Nathan,
I am a long time subscribe to John Stuart Mills's harm principle - that each individual has the right to act as he or she desires as long as it does no harm to others. This is what we should be calling freedom. Now defining harm to others can be difficult (one never actually lives in total isolation), but in a great number of situations, the principle can be applied with minimal criticism if we view harm as to limited to the individual. For example - if you shoot heroin at home, have sex with a consenting adult in your home (or hotel room), watch tons of porn, play music as loud as possible, you are possibly doing harm only to yourself and WITH another adult who has agreed to participate. Now if you shoot people, rape children, create porn with children or non-consenting adults or make so much noise you neighbors hear it, you are harming more than yourself.

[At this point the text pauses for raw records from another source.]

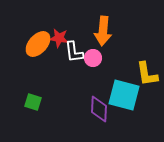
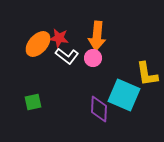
orange arrow: moved 6 px left, 5 px down
white L-shape: moved 7 px left, 4 px down; rotated 45 degrees counterclockwise
cyan square: rotated 8 degrees clockwise
green square: rotated 30 degrees counterclockwise
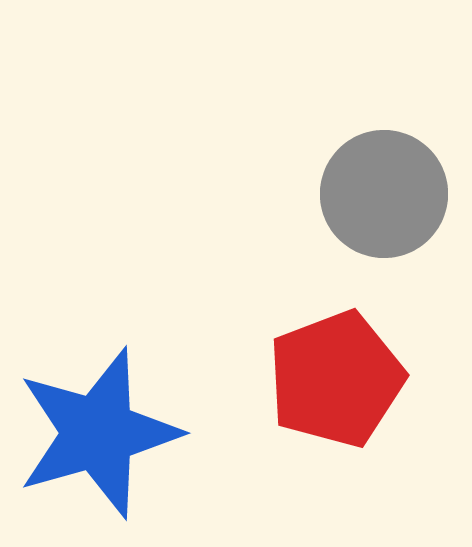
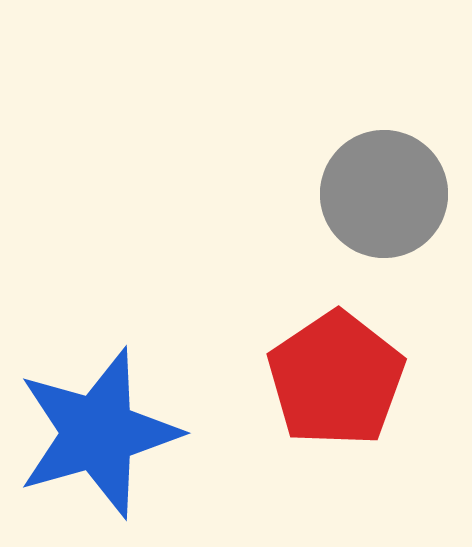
red pentagon: rotated 13 degrees counterclockwise
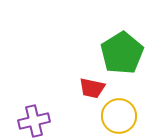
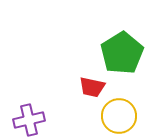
red trapezoid: moved 1 px up
purple cross: moved 5 px left, 1 px up
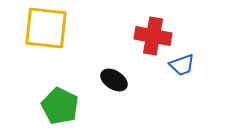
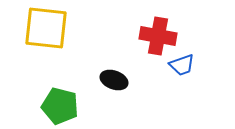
red cross: moved 5 px right
black ellipse: rotated 12 degrees counterclockwise
green pentagon: rotated 12 degrees counterclockwise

If you decide, at DCHS, to smoke pot, but not blow your smoke on others - it may be against the law, but in my view - it harms only you. Since DCHS has multiple decade history of clothing optional behavior, you are making a choice to visit the place and hence can not claim harm if you see a naked person. If nudity offends you, which it appears does not, there are an infinite number of other options for which nude behavior is not acceptable. Starting a fire at DCHS violates the "do no harm" principle since the possibility of burning down the forest and thus ruining it for many people is too high. This is why it is outlawed.
Camping and motorized vehicles are also forbidden. This is one reason I go there. Hence I am harmed when people blatantly disregard the rules. Again, there are an significant number of other locations for people who want to do off-road riding or camping in the forest. (Motorized vehicles also increase chance of fire as well.)
So what some people consider gaining freedom for themselves, I consider removing freedom for me.
An aside - the irony is that based upon my experiences outside of the U.S. both as a visitor and inhabitant, I consider the U.S. one of the less free industrialized nations. If you want to be naked - go to Spain where you have a constitutional right to be nude - even in public. (I hear Vermont is similar.)